AH 517 O Jesus We Adore TheeAH 623 Be Thou My Vision
Continue with last week’s quotes:
(from A New Song for the Lord, Pope Benedict XVI)
‘Jesus Christ is the same yesterday and today and forever’(Heb. 13:8). This was the profession of those who had known Jesus on earth and had seen the Risen One. This means that we can see Jesus Christ correctly today only if we understand him in union with the Christ of ‘yesterday’ and see in the Christ of yesterday and today the eternal Christ. The three dimensions of time as well as going beyond time into that which is simultaneously its origin and future are always a part of the encounter with Christ. If we are looking for the real Jesus, we must be prepared for this suspenseful tension. We usually encounter him in the present first: in the way he reveals himself now, in how people see and understand him, in how people live focused on him or against him, and in the way his words and deeds affect people today. But if this is not to remain simply second-hand knowledge, but is to become real knowledge, then we must go back and ask: Where does all this come from? Who was Jesus really at the time he lived as a man among other men and women?

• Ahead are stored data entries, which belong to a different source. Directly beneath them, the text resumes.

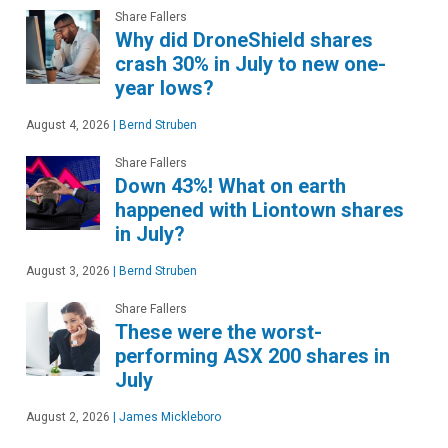
Share Fallers
Why did DroneShield shares
crash 30% in July to new one-
year lows?
August 4, 2026
|
Bernd Struben
Share Fallers
Down 43%! What on earth
happened with Liontown shares
in July?
August 3, 2026
|
Bernd Struben
Share Fallers
These were the worst-
performing ASX 200 shares in
July
August 2, 2026
|
James Mickleboro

The Enlightenment then treats this thought quite systematically and radically: Only the Christ of yesterday, the historical Christ, is in fact the real Christ; everything else is later fantasy. Christ is only what he was. The search for the historical Jesus clearly locks Christ into the past. It denies him the today and the forever. . . But the more authentic this Jesus was supposed to be, the more fictitious he became through this rigid confinement to the past. Whoever wants to see Christ only yesterday does not find him; likewise, whoever would like to have him only today does not encounter him. Right from the beginning it is of his essence that he was, is and will come again. Even as the living one, he has also always been the coming one. The message of his coming and staying belongs in a fundamental way to the image of himself. It turn, this claim to all the dimensions of time is based on his own understanding of his earthly life: he perceived it as a going forth from the Father and simultaneously as a remaining with him; thus he brought eternity into play with and connected it to time. If we deny ourselves an existence that can span these dimensions, we cannot comprehend him. One who understands time merely as a moment that irrevocably passes away and who lives accordingly thereby turns away in principle from what really makes up the figure of Jesus and what it seeks to convey. Knowledge is always a path. Those who reject the possibility of such an existence extended in time have in fact thereby denied themselves access to the sources that invite us to embark on this journey of being, which becomes a journey of discernment. . . . “
1. When does the Mass begin?2. What is the purpose of the “fore-Mass?”
3. Preparation done by the priest: inner and outer.